来日宣教師たちが驚愕するほどすさまじい呑みっぷり…そんな江戸庶民たちが二日酔い対策で飲んだもの


【図版をみる】居酒屋で酒を呑む江戸っ子のうれしそうな顔

 ※本稿は、江戸呑み連中『江戸呑み』(プレジデント社)の一部を再編集したものです。

■昼酒OKの江戸時代

 半休して呑む昼酒、営業先からの直帰酒など、人様が働いている時間に呑む酒の味は、背徳感も手伝って乙(おつ)なもの。

 明るいうちからの飲酒は、現代に生きるサラリーマンならではの楽しみかと思いきや、実はこれ、江戸時代からの伝統なのであった。

 お江戸日本橋の賑わいを詳細に描いた『熈代勝覧(きだいしょうらん)』という絵巻がドイツのベルリン国立アジア美術館に所蔵されている(東京メトロ三越前駅の地下にも、拡大した複製図が飾られている)。
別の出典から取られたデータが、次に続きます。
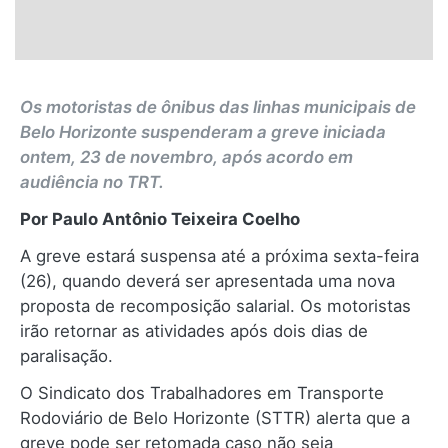
Os motoristas de ônibus das linhas municipais de
Belo Horizonte suspenderam a greve iniciada
ontem, 23 de novembro, após acordo em
audiência no TRT.
Por Paulo Antônio Teixeira Coelho
A greve estará suspensa até a próxima sexta-feira
(26), quando deverá ser apresentada uma nova
proposta de recomposição salarial. Os motoristas
irão retornar as atividades após dois dias de
paralisação.
O Sindicato dos Trabalhadores em Transporte
Rodoviário de Belo Horizonte (STTR) alerta que a
greve pode ser retomada caso não seja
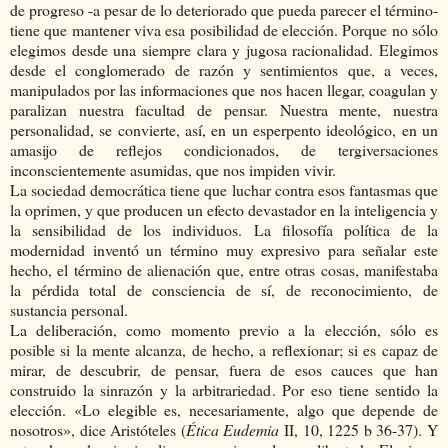
de progreso -a pesar de lo deteriorado que pueda parecer el término-
tiene que mantener viva esa posibilidad de elección. Porque no sólo
elegimos desde una siempre clara y jugosa racionalidad. Elegimos
desde el conglomerado de razón y sentimientos que, a veces,
manipulados por las informaciones que nos hacen llegar, coagulan y
paralizan nuestra facultad de pensar. Nuestra mente, nuestra
personalidad, se convierte, así, en un esperpento ideológico, en un
amasijo de reflejos condicionados, de tergiversaciones
inconscientemente asumidas, que nos impiden vivir.
La sociedad democrática tiene que luchar contra esos fantasmas que
la oprimen, y que producen un efecto devastador en la inteligencia y
la sensibilidad de los individuos. La filosofía política de la
modernidad inventó un término muy expresivo para señalar este
hecho, el término de alienación que, entre otras cosas, manifestaba
la pérdida total de consciencia de sí, de reconocimiento, de
sustancia personal.
La deliberación, como momento previo a la elección, sólo es
posible si la mente alcanza, de hecho, a reflexionar; si es capaz de
mirar, de descubrir, de pensar, fuera de esos cauces que han
construido la sinrazón y la arbitrariedad. Por eso tiene sentido la
elección. «Lo elegible es, necesariamente, algo que depende de
nosotros», dice Aristóteles (
Ética Eudemia
II, 10, 1225 b 36-37). Y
これを眺めているといるいる、昼から呑んでいる御仁が。

 図①の幸せ者もそんな一人。日本橋本町三丁目あたりにある居酒屋で、実にうまそうに酒を呑んでいる。

 店先には蛸(たこ)や魚が吊るされている。こちらは本日入荷の食材。客は店に入るとまず、酒を注文し、そして小僧さんなどが告げに来る「本日できますもの」の中から肴(さかな)を選ぶ。

■居酒屋の「縄のれん」は江戸時代の名残り

 酒の頼み方は「4文の酒を3合」などと、酒の値段(質)と量を注文するのが一般的。

 というのも、どの店も「大極上」「中汲み」「にごり酒」といった具合に、ランクの異なる酒を複数用意していたからだ。客はその日の懐(ふところ)具合で、呑む酒の質を決めていた。

 この図の中の幸せ者は、魚河岸が店の目と鼻の先なので、きっと新鮮な魚介類の刺身や焼き魚、煮魚といったところで、チロリでつけた燗酒(かんざけ)を楽しんでいるのだろう。

 ちなみに現代の焼き鳥屋や居酒屋には入り口に縄のれんがかけられている店がある。実はこれ、江戸時代の居酒屋で店先に吊るされていた本日入荷の食材が縄に置き換わったもの。江戸時代の居酒屋の名残りというわけだ。